Catacloud Refactoring and Event Sourcing Challenges

2025-08-03
3 minute read

Today, I finalized the refactoring of Catacloud to incorporate the changes from your epoch. I found some additional modifications were needed, so I updated the interface of the PostgreSQL state store to make it more generic. This is something I've discussed in previous journal entries, and was done to avoid binding the aggregate to one specific table and ID. Now, the PGState interface requires getByID, persist, abstract, and delete methods. The underlying state also doesn't necessarily have to be a PgRow; it could be anything, only the parts of it would need to be persistable in PostgreSQL, potentially across multiple tables. These methods now accept an executor, which allows us to pass in a transaction once they are implemented. Hopefully, this means we won't need to change any state implementations once the transaction implementation is available.

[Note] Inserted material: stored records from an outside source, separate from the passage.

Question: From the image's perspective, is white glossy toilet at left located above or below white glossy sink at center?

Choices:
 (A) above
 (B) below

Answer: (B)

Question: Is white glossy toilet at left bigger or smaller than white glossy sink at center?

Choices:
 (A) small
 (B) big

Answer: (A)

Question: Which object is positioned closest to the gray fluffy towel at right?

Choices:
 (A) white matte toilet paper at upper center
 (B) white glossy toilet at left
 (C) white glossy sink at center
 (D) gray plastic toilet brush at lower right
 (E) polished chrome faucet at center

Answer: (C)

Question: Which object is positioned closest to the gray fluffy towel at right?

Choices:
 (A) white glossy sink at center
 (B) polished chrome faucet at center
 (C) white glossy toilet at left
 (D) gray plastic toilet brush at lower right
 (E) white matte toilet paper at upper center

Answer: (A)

Furthermore, in Catacloud, almost everything now uses event sourcing, except for users. I've added organizations and job configurations as aggregates. I also implemented a saga to compute storage usage.

Event Sourcing Challenges and Race Conditions

While testing, I encountered an interesting, or rather annoying, error in the logs. This saga, which computes storage usage, listens for events from the files aggregate, specifically for "part uploaded" and "file deleted" events. Based on these events, it sends commands to the organization aggregate to update the organization's storage usage.

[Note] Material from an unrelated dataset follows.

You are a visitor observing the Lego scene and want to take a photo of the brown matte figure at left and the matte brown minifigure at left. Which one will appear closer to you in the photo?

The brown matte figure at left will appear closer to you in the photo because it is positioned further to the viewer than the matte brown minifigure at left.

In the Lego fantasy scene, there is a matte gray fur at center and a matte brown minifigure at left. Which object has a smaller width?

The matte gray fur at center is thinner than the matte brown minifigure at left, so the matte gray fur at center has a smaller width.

The issue is a race condition: the handler sends a command, we read the state from the store, apply the events, and then attempt to persist the state. This persistence fails with a "duplicate key" error, or a unique key constraint violation. This indicates that two events with the same version are trying to modify the same thing simultaneously. Since there are no atomic operations to persist the state and events together, this race condition occurs.

The solution is to run a transaction between getting the state for the organization and persisting events. This will ensure the version of the events is correct. While this is fixable, it's a bit annoying because I wasn't planning on implementing transactions yet, and it's a significant amount of work given my limited time. This issue has been happening quite consistently, and it's why the storage usage computation is incorrect. The projection that listens for the storage usage event isn't being triggered because the events aren't being persisted. This is a critical issue that needs to be addressed.

Overall, once I fix this, we are moving in the right direction. However, I must admit this whole system is quite complex now. It's entirely event-driven, and we're not calling things directly; instead, we're sending commands and listening to events everywhere. This makes it a lot looser than when you call a function directly, which I believe is one of the main issues with event-driven systems. I'm currently using an in-memory event bus. If I were to use an external event bus, some of these issues would be more apparent due to added latency. These are not trivial problems, but I'm committed to seeing this through.